#### PROBLEM TO WORK ON
From the records below, print only the part that opens with the line containing "Deserved 9/11?'" and closes with the line containing "Increase Your Subscriptions"; omit the pictures.

BEGIN

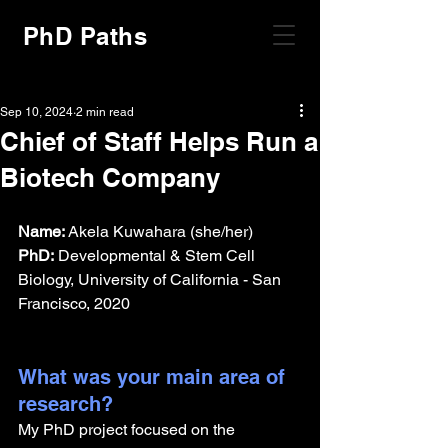
PhD Paths
Sep 10, 2024
2 min read
Chief of Staff Helps Run a
Biotech Company
Name:
 Akela Kuwahara (she/her)
PhD:
 Developmental & Stem Cell 
Biology, University of California - San 
Francisco, 2020
What was your main area of 
research?
My PhD project focused on the 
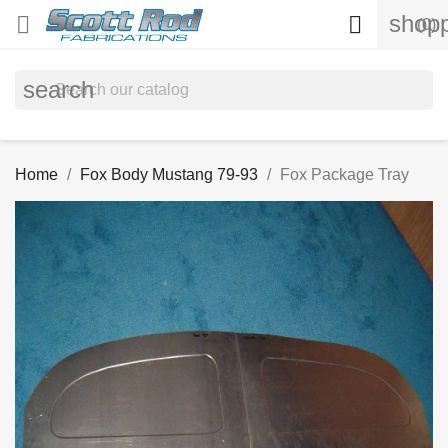
shopp


(0)
search
Home
Fox Body Mustang 79-93
Fox Package Tray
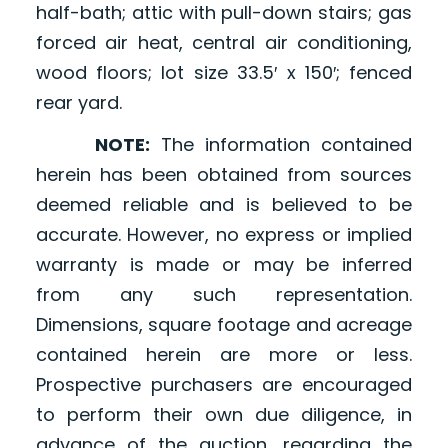
half-bath; attic with pull-down stairs; gas
forced air heat, central air conditioning,
wood floors; lot size 33.5′ x 150′; fenced
rear yard.
NOTE:
The information contained
herein has been obtained from sources
deemed reliable and is believed to be
accurate. However, no express or implied
warranty is made or may be inferred
from any such representation.
Dimensions, square footage and acreage
contained herein are more or less.
Prospective purchasers are encouraged
to perform their own due diligence, in
advance of the auction, regarding the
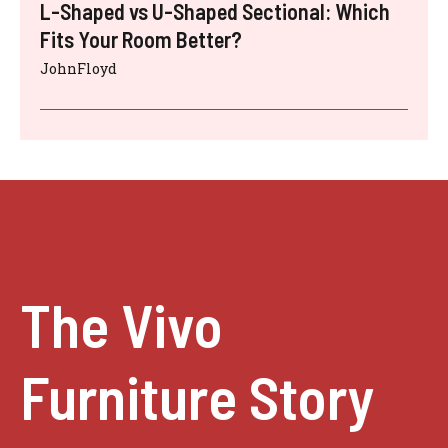
L-Shaped vs U-Shaped Sectional: Which
Fits Your Room Better?
JohnFloyd
The Vivo
Furniture Story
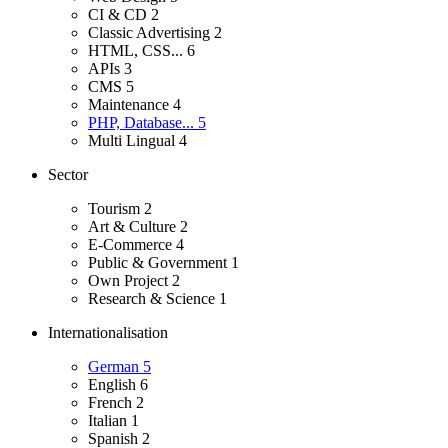
CI & CD
2
Classic Advertising
2
HTML, CSS...
6
APIs
3
CMS
5
Maintenance
4
PHP, Database...
5
Multi Lingual
4
Sector
Tourism
2
Art & Culture
2
E-Commerce
4
Public & Government
1
Own Project
2
Research & Science
1
Internationalisation
German
5
English
6
French
2
Italian
1
Spanish
2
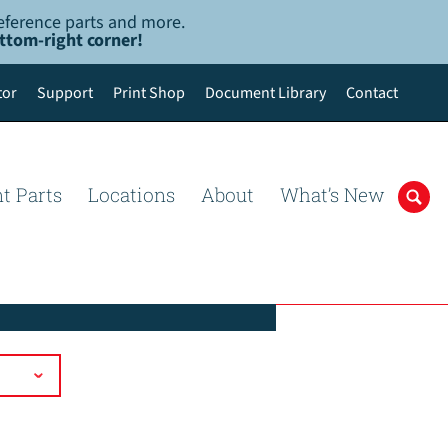
-reference parts and more.
ottom-right corner!
tor
Support
Print Shop
Document Library
Contact
t Parts
Locations
About
What’s New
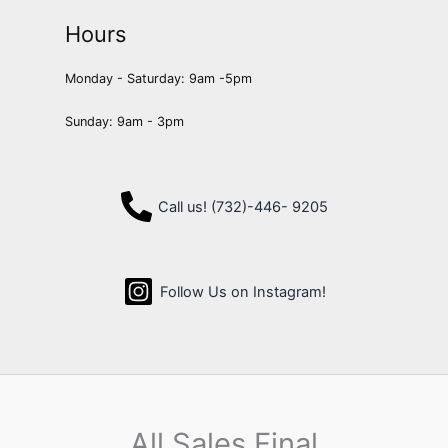
Hours
Monday - Saturday: 9am -5pm
Sunday: 9am - 3pm
Call us! (732)-446- 9205
Follow Us on Instagram!
All Sales Final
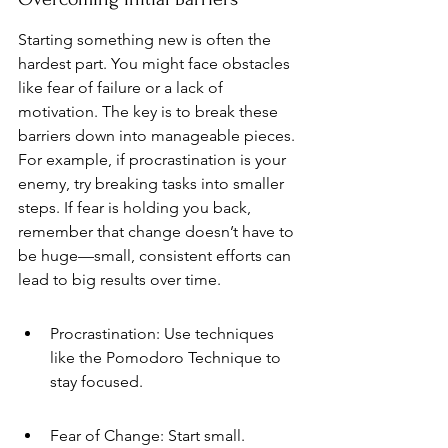
Starting something new is often the 
hardest part. You might face obstacles 
like fear of failure or a lack of 
motivation. The key is to break these 
barriers down into manageable pieces. 
For example, if procrastination is your 
enemy, try breaking tasks into smaller 
steps. If fear is holding you back, 
remember that change doesn’t have to 
be huge—small, consistent efforts can 
lead to big results over time.
Procrastination: Use techniques 
like the Pomodoro Technique to 
stay focused.
Fear of Change: Start small. 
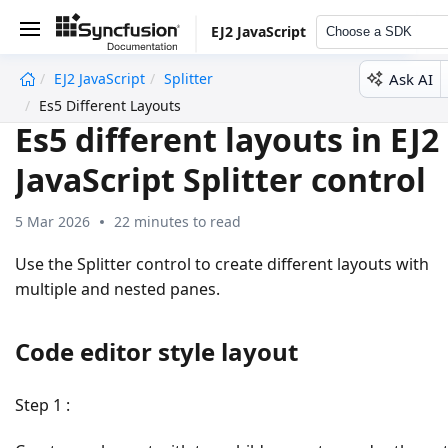
EJ2 JavaScript
Choose a SDK
Ask AI
EJ2 JavaScript
Splitter
undefined
Es5 Different Layouts
Es5 different layouts in EJ2
JavaScript Splitter control
5 Mar 2026
22 minutes to read
Use the Splitter control to create different layouts with
multiple and nested panes.
Code editor style layout
Step 1
:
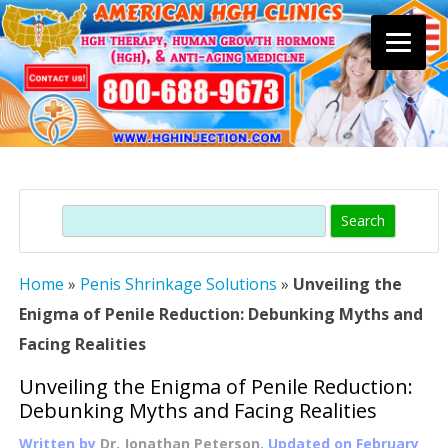
Skip
to
content
Search
Home
»
Penis Shrinkage Solutions
»
Unveiling the
Enigma of Penile Reduction: Debunking Myths and
Facing Realities
Unveiling the Enigma of Penile Reduction:
Debunking Myths and Facing Realities
Written by
Dr. Jonathan Peterson
, Updated on
February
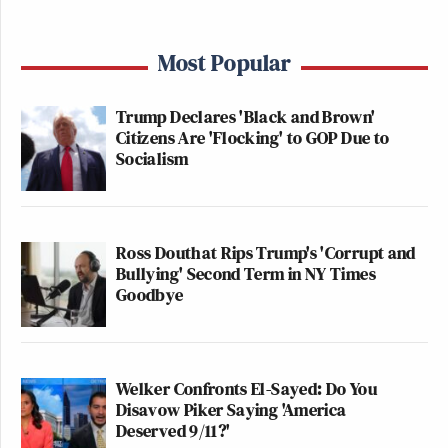
Most Popular
Trump Declares 'Black and Brown'
Citizens Are 'Flocking' to GOP Due to
Socialism
Ross Douthat Rips Trump's 'Corrupt and
Bullying' Second Term in NY Times
Goodbye
Welker Confronts El-Sayed: Do You
Disavow Piker Saying 'America
Deserved 9/11?'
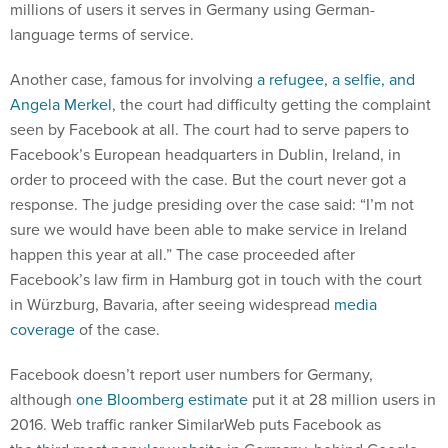
millions of users it serves in Germany using German-
language terms of service.
Another case, famous for involving
a refugee, a selfie, and
Angela Merkel
, the court had difficulty getting the complaint
seen by Facebook at all. The court had to serve papers to
Facebook’s European headquarters in Dublin, Ireland, in
order to proceed with the case. But the court never got a
response. The judge presiding over the case said: “I’m not
sure we would have been able to make service in Ireland
happen this year at all.” The case proceeded after
Facebook’s law firm in Hamburg got in touch with the court
in Würzburg, Bavaria, after seeing widespread
media
coverage
of the case.
Facebook doesn’t report user numbers for Germany,
although
one Bloomberg estimate
put it at 28 million users in
2016. Web traffic ranker SimilarWeb puts Facebook as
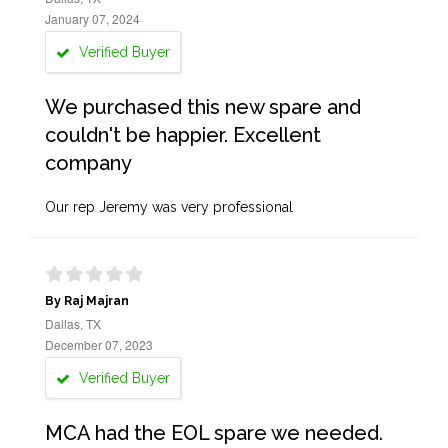
January 07, 2024
Verified Buyer
We purchased this new spare and
couldn't be happier. Excellent
company
Our rep Jeremy was very professional
By Raj Majran
Dallas, TX
December 07, 2023
Verified Buyer
MCA had the EOL spare we needed.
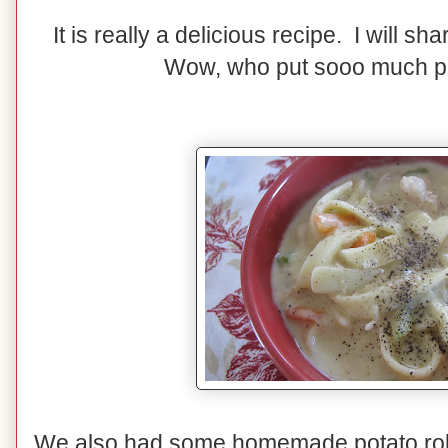
It is really a delicious recipe. I will sh
Wow, who put sooo much p
We also had some homemade potato rolls.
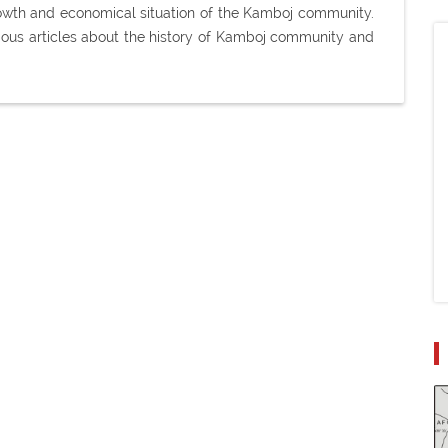
 growth and economical situation of the Kamboj community.
ious articles about the history of Kamboj community and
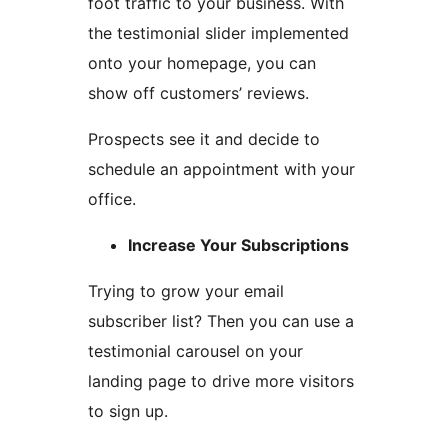
foot traffic to your business. With
the testimonial slider implemented
onto your homepage, you can
show off customers’ reviews.
Prospects see it and decide to
schedule an appointment with your
office.
Increase Your Subscriptions
Trying to grow your email
subscriber list? Then you can use a
testimonial carousel on your
landing page to drive more visitors
to sign up.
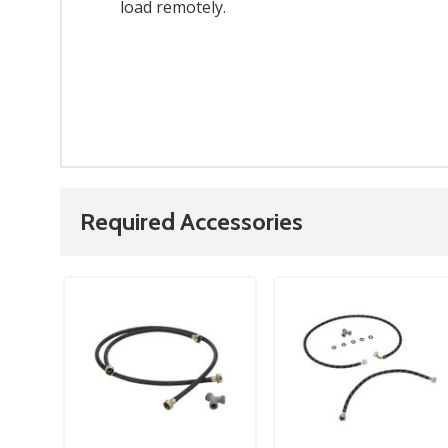
load remotely.
Required Accessories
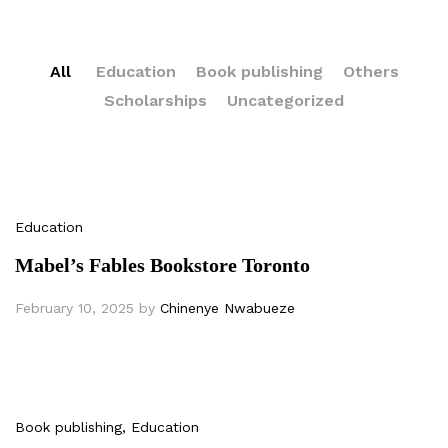
All
Education
Book publishing
Others
Scholarships
Uncategorized
Education
Mabel’s Fables Bookstore Toronto
February 10, 2025
by
Chinenye Nwabueze
Book publishing
, Education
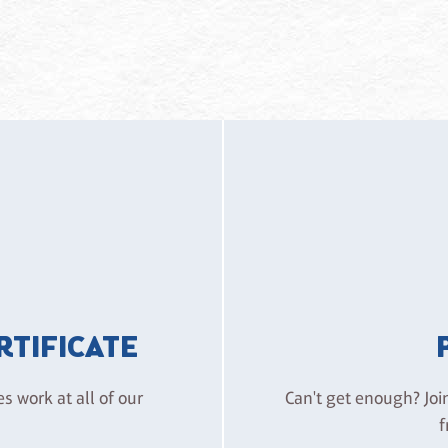
ERTIFICATE
es work at all of our
Can't get enough? Joi
f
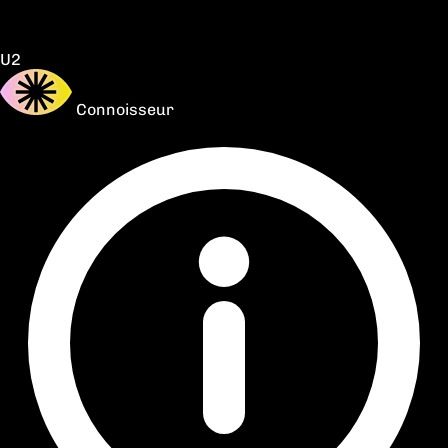
U2
Connoisseur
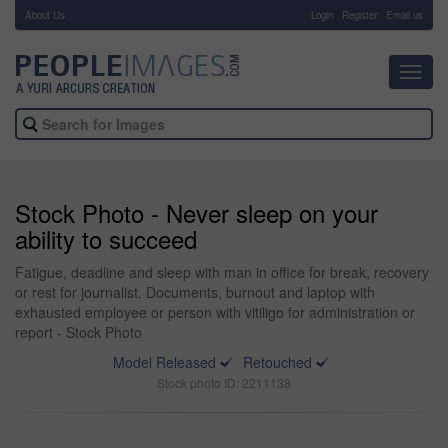
About Us
-
Login
Register
Email us
Toggl
navig
Stock Photo - Never sleep on your
ability to succeed
Fatigue, deadline and sleep with man in office for break, recovery
or rest for journalist. Documents, burnout and laptop with
exhausted employee or person with vitiligo for administration or
report - Stock Photo
Model Released
Retouched
Stock photo ID: 2211138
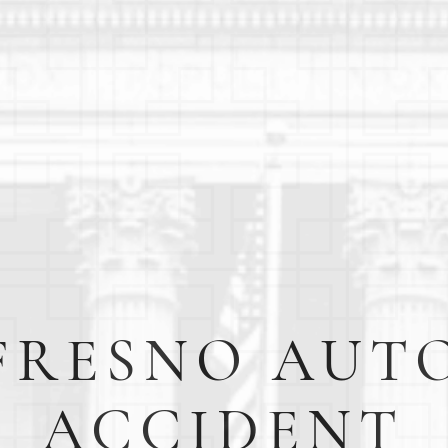
FRESNO AUT
ACCIDENT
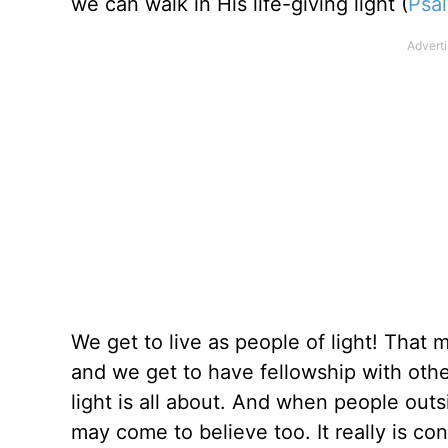
we can walk in His life-giving light (
Psa
We get to live as people of light! That 
and we get to have fellowship with othe
light is all about. And when people outsi
may come to believe too. It really is con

END

#### SOLUTION BELOW
Deserved 9/11?'
millions of users it serves in Germany using German-
language terms of service.
Another case, famous for involving
a refugee, a selfie, and
Angela Merkel
, the court had difficulty getting the complaint
seen by Facebook at all. The court had to serve papers to
Facebook’s European headquarters in Dublin, Ireland, in
order to proceed with the case. But the court never got a
response. The judge presiding over the case said: “I’m not
sure we would have been able to make service in Ireland
happen this year at all.” The case proceeded after
Facebook’s law firm in Hamburg got in touch with the court
in Würzburg, Bavaria, after seeing widespread
media
coverage
of the case.
Facebook doesn’t report user numbers for Germany,
although
one Bloomberg estimate
put it at 28 million users in
2016. Web traffic ranker SimilarWeb puts Facebook as
January 07, 2024
Verified Buyer
We purchased this new spare and
couldn't be happier. Excellent
company
Our rep Jeremy was very professional
By Raj Majran
Dallas, TX
December 07, 2023
Verified Buyer
MCA had the EOL spare we needed.
It is really a delicious recipe. I will sh
Wow, who put sooo much p
We also had some homemade potato rolls.
 growth and economical situation of the Kamboj community.
ious articles about the history of Kamboj community and
foot traffic to your business. With
the testimonial slider implemented
onto your homepage, you can
show off customers’ reviews.
Prospects see it and decide to
schedule an appointment with your
office.
Increase Your Subscriptions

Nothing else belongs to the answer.